Woolly mammoth on verge of resurrection, scientists reveal
Scientist leading ‘de-extinction’ effort says Harvard team could create hybrid mammoth-elephant embryo in two years
By Hannah Devlin
Feb 16 2017
The woolly mammoth vanished from the Earth 4,000 years ago, but now scientists say they are on the brink of resurrecting the ancient beast in a revised form, through an ambitious feat of genetic engineering.
Speaking ahead of the American Association for the Advancement of Science (AAAS) annual meeting in Boston this week, the scientist leading the “de-extinction” effort said the Harvard team is just two years away from creating a hybrid embryo, in which mammoth traits would be programmed into an Asian elephant.
“Our aim is to produce a hybrid elephant-mammoth embryo,” said Prof George Church. “Actually, it would be more like an elephant with a number of mammoth traits. We’re not there yet, but it could happen in a couple of years.”
The creature, sometimes referred to as a “mammophant”, would be partly elephant, but with features such as small ears, subcutaneous fat, long shaggy hair and cold-adapted blood. The mammoth genes for these traits are spliced into the elephant DNA using the powerful gene-editing tool, Crispr.
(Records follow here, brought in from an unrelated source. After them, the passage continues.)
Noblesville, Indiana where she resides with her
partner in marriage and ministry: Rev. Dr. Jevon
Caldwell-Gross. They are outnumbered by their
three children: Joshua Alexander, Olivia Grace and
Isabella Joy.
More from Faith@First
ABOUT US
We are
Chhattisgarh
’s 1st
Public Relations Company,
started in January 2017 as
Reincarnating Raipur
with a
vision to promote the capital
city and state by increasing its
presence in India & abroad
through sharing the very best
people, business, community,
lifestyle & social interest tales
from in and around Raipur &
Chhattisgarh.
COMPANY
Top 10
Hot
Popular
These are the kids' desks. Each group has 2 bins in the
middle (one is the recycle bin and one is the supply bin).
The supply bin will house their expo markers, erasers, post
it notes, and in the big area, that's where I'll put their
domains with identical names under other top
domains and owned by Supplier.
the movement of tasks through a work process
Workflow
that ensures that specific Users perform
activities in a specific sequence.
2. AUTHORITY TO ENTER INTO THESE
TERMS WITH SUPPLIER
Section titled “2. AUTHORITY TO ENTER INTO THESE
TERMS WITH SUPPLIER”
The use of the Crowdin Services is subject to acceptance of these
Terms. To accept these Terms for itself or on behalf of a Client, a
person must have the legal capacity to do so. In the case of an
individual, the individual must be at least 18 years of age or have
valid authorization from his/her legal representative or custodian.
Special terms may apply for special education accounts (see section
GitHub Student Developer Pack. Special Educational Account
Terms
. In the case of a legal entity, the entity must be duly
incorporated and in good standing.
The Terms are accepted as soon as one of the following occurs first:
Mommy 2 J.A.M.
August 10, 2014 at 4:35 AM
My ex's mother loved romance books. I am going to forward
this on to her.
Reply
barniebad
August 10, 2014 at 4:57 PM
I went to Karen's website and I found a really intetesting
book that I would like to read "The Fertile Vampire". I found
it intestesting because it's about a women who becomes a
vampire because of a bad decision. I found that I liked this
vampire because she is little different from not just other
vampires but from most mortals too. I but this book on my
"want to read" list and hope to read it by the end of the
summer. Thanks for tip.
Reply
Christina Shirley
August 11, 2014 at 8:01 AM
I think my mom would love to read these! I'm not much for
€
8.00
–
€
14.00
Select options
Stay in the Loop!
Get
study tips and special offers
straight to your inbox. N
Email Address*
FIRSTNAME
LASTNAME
Until now, the team have stopped at the cell stage, but are now moving towards creating embryos – although, they said that it would be many years before any serious attempt at producing a living creature.
“We’re working on ways to evaluate the impact of all these edits and basically trying to establish embryogenesis in the lab,” said Church.
Since starting the project in 2015 the researchers have increased the number of “edits” where mammoth DNA has been spliced into the elephant genome from 15 to 45.
“We already know about ones to do with small ears, subcutaneous fat, hair and blood, but there are others that seem to be positively selected,” he said.
Church said that these modifications could help preserve the Asian elephant, which is endangered, in an altered form. However, others have raised ethical concernsabout the project.
Matthew Cobb, professor of zoology at the University of Manchester, said: “The proposed ‘de-extinction’ of mammoths raises a massive ethical issue – the mammoth was not simply a set of genes, it was a social animal, as is the modern Asian elephant. What will happen when the elephant-mammoth hybrid is born? How will it be greeted by elephants?”
Church also outlined plans to grow the hybrid animal within an artificial womb rather than recruit a female elephant as a surrogate mother – a plan which some believe will not be achievable within the next decade.
“We hope to do the entire procedure ex-vivo (outside a living body),” he said. “It would be unreasonable to put female reproduction at risk in an endangered species.”
He added that his lab is already capable of growing a mouse embryo in an artificial womb for 10 days – halfway through its gestation period.